Playwrights: Richard Thomas ( music ) , Stewart Lee and Thomas ( book and lyrics )
At: Bailiwick Repertory, 1229 W. Belmont
Phone: 773-883-1090; $25-$40
Runs through: July 8
By Jonathan Abarbanel
The North American premiere of Jerry Springer—The Opera, the award-winning London musical, is Bailiwick's largest-ever production, with 29 performers and an eight-person orchestra. It's every bit as lurid as the trash TV talk show which inspired it, but four-letter words aren't bleeped. Thus, composer Richard Thomas sets 'fuck' as 'Fu-uh-uh-uh-uh-uh-uh-uh-uh-uh-uh-ck' in a Handel-like run of competitive male coloratura between a baritone Satan and tenor Jesus. Oh, did I mention that it's not only scatological, but also mocks Christian iconology?
Purposefully and fulsomely vulgar and impious, Jerry Springer—The Opera also is shockingly funny and thoroughly theatrical. For example, an unexpected tap dance by hooded Ku Klux Klan members brings down the house. Thomas' music is a dazzling pastiche drawing from Bach motets, Handel, Broadway song-and-dance, Andrew Lloyd Webber, liturgical music and Marc Blitzstein. The vocal parts are challenging, and the chorus has a huge role. It's serious music that is highly frenetic with 37 numbers, few of which run over two minutes.
Act I portrays a typical Jerry Springer show. A yahoo audience demands 'pimps in bad suits' and 'a chick with a dick,' and Jerry doesn't disappoint, presenting a cheating fiancé; a transvestite; an infantilism fetishist; and a pole dancer with a redneck husband. Springer's conscience, a personal Valkyrie who sings to him, occasionally tweaks him but he dismisses her. 'It's easy to occupy the moral high ground. What's more difficult is to occupy the moral low ground,' he says.

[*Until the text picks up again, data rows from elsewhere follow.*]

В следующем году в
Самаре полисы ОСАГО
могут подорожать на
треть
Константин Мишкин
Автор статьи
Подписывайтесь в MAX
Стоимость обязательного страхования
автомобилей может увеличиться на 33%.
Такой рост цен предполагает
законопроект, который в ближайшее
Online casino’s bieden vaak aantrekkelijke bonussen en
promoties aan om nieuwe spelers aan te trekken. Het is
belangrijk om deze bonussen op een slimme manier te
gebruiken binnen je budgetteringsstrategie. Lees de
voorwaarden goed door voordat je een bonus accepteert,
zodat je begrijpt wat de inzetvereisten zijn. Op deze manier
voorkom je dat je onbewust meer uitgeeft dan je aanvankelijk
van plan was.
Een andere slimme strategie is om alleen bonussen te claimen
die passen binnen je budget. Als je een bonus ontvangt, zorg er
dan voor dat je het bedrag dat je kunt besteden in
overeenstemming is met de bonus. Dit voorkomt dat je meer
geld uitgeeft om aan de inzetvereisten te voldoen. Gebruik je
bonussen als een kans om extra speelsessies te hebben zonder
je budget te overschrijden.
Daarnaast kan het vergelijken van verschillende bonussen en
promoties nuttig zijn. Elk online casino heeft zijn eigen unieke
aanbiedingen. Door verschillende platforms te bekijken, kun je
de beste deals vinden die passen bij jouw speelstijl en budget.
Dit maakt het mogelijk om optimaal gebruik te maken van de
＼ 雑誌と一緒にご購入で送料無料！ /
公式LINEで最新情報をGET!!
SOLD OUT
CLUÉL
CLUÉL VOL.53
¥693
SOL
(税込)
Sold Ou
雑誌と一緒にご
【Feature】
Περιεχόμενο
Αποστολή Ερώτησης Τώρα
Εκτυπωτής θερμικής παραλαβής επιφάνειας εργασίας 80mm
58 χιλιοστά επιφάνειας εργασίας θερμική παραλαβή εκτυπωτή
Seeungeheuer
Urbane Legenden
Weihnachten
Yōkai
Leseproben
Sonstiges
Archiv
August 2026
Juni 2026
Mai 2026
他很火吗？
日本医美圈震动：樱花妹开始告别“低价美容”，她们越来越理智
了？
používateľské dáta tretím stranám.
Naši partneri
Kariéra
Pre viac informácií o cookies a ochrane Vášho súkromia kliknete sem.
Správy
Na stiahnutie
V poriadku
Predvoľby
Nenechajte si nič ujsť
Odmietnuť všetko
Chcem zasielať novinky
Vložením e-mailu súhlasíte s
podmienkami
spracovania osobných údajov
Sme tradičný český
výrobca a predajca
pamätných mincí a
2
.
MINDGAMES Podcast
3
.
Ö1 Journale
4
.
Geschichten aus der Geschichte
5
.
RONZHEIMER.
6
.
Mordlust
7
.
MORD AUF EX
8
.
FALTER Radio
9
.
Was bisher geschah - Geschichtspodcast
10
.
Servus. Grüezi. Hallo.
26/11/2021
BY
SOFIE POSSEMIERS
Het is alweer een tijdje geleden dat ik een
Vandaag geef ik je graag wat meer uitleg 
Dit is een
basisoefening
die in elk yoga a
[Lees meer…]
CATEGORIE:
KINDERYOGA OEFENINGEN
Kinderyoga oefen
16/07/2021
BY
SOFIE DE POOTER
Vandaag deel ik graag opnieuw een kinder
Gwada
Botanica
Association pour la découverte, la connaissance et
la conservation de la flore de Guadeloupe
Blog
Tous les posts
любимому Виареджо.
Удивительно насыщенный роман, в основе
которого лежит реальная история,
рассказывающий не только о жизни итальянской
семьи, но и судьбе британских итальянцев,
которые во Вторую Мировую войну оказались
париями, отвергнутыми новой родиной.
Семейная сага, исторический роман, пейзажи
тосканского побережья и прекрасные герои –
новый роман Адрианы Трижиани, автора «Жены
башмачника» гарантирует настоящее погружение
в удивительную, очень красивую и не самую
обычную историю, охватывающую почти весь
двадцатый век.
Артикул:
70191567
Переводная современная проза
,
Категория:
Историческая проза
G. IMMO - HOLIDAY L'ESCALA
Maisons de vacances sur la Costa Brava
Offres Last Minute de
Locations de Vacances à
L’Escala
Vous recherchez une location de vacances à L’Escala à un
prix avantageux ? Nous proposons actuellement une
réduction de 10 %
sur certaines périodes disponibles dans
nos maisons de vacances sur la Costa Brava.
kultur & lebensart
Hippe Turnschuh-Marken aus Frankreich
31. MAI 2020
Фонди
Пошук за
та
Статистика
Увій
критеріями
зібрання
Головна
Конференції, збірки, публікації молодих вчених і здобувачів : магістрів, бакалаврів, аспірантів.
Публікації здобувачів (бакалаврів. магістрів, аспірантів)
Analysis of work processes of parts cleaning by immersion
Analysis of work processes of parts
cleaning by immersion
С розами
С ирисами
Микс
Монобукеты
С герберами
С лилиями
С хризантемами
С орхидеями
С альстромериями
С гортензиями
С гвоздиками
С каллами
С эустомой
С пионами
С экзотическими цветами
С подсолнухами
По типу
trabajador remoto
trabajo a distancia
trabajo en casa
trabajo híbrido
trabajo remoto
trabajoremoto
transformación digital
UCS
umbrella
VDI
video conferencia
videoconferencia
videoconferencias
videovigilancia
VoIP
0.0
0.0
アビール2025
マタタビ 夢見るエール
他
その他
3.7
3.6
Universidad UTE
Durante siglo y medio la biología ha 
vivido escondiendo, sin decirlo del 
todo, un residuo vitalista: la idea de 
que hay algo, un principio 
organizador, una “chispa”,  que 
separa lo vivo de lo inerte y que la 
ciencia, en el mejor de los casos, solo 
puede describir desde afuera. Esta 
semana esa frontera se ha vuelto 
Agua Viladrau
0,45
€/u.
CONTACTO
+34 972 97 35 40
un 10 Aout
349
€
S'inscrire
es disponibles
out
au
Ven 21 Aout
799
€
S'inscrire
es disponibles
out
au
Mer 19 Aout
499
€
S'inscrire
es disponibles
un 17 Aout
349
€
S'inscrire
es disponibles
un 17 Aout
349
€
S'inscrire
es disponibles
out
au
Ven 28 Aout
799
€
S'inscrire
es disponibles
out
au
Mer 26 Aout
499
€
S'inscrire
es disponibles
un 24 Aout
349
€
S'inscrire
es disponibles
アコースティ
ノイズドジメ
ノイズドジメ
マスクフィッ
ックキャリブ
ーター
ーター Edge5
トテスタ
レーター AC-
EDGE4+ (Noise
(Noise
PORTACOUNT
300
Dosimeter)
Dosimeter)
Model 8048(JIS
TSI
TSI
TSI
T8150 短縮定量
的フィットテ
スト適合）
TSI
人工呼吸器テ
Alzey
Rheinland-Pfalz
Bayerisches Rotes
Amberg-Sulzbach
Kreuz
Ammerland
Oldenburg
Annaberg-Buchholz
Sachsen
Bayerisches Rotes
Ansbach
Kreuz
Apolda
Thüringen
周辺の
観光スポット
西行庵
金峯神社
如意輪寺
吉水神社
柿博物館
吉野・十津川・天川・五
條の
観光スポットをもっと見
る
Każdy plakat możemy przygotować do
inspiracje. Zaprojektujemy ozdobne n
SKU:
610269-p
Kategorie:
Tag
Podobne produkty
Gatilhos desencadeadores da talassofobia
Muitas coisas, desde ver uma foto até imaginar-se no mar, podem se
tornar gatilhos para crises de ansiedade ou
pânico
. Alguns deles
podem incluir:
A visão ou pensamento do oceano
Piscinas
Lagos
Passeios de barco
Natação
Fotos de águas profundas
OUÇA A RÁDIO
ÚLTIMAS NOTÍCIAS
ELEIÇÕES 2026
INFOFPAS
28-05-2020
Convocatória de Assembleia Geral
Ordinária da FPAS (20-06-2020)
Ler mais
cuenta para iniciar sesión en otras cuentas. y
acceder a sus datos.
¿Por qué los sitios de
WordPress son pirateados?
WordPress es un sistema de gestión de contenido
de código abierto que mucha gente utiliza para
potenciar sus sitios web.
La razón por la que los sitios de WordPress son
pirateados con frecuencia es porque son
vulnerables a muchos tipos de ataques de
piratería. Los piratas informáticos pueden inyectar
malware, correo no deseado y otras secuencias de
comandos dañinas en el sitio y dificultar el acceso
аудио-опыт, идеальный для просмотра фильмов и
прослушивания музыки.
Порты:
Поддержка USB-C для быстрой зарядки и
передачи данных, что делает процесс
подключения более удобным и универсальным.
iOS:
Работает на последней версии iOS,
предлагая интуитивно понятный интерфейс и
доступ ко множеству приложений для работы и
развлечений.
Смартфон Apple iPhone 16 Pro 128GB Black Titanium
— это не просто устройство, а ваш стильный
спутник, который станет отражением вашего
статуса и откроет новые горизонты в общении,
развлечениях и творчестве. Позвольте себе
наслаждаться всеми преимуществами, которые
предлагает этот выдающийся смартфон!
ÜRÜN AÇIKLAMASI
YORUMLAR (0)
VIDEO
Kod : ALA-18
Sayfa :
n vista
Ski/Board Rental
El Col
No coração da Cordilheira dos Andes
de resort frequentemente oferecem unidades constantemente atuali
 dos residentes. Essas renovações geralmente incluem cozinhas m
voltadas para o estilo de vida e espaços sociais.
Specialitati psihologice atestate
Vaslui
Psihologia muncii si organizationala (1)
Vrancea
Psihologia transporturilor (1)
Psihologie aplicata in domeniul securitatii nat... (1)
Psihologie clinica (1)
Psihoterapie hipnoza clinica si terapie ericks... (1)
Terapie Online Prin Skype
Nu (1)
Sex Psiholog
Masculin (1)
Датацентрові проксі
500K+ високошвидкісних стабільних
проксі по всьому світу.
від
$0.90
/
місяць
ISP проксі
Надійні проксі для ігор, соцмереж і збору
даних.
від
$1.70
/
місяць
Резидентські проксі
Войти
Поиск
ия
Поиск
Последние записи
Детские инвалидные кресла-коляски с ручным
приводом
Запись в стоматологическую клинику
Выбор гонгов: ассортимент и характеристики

Springer remains curiously neutral, a passive and non-judgmental facilitator. Perhaps for this reason, in Act II Satan makes Springer host a special show in hell in which Satan confronts Jesus, who confesses to being a little gay. When God intervenes—dressed in white pimp suit and fur coat ( costumes by Jeff Jones ) —an all-out brawl ensues involving God, Jesus, Satan, Mary and their followers. In the end, Springer reminds all that good and evil are eternal and necessary polarities.
Jerry Springer—The Opera is a tumultuous, musically difficult bear of a show melding musical theater with blasphemous satirical pageantry. Director David Zaks, musical director Gary Powell and choreographer Brenda Didier have tamed the bear and made it sing and dance a fine tune.
Scenic designer Ryan Trupp easily makes Bailiwicks garage-like space look like Springer's warehouse TV set, essentially providing an empty stage for the large cast. Didier, queen of Belmont Avenue musicals, again makes a non-dancing cast look sharp by honing simple steps in well-ordered lines, and extracts a tap ensemble, too. Powell's orchestra is bright with brasses and burnished with woodwinds, and Powell has finely honed his young singers from falsetto pianissimos to tight-harmony quartets to contrapuntal choruses. Particularly outstanding are baritone Jeremy Rill as Warm-Up Man/Satan, mezzos Jenna Cramer and Shannon Strodel as Valkyrie and Gloomy Nurse ( after Jerry is shot—oh, did I say he's shot? ) and spinto tenor Joe Takarz as Cheating Fiancé/God. Steady, sardonic Brian Simmons anchors it all as Jerry Springer, the only non-singing role.
Jammed with musical moments and story incidents, Jerry Springer—The Opera is a whopping theatrical bang for the buck.